Problem: Work out the count of lines in the entries below that include "Accesorii", and write only that count.

Data supplied:

+-------+

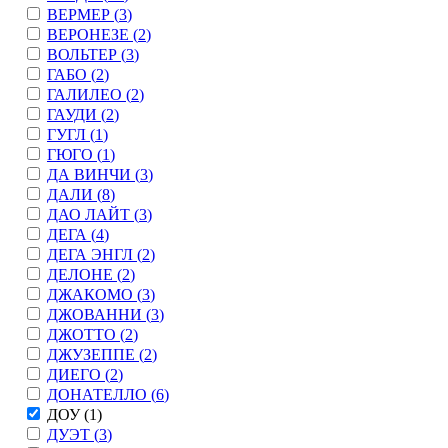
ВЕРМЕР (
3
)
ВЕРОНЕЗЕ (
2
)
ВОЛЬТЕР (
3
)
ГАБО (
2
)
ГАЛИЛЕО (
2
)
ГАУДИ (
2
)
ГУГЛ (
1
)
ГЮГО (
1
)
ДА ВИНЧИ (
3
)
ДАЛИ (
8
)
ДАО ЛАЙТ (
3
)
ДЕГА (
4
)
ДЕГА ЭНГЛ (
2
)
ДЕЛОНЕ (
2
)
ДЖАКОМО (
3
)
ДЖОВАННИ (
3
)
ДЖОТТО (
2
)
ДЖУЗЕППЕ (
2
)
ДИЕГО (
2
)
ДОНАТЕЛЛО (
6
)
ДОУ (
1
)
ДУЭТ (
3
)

+-------+

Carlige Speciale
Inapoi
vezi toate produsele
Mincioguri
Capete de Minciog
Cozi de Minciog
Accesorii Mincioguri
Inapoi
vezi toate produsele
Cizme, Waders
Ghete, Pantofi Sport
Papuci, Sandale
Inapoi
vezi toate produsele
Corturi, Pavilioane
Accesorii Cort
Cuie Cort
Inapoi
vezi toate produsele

+-------+

Output of the task: 2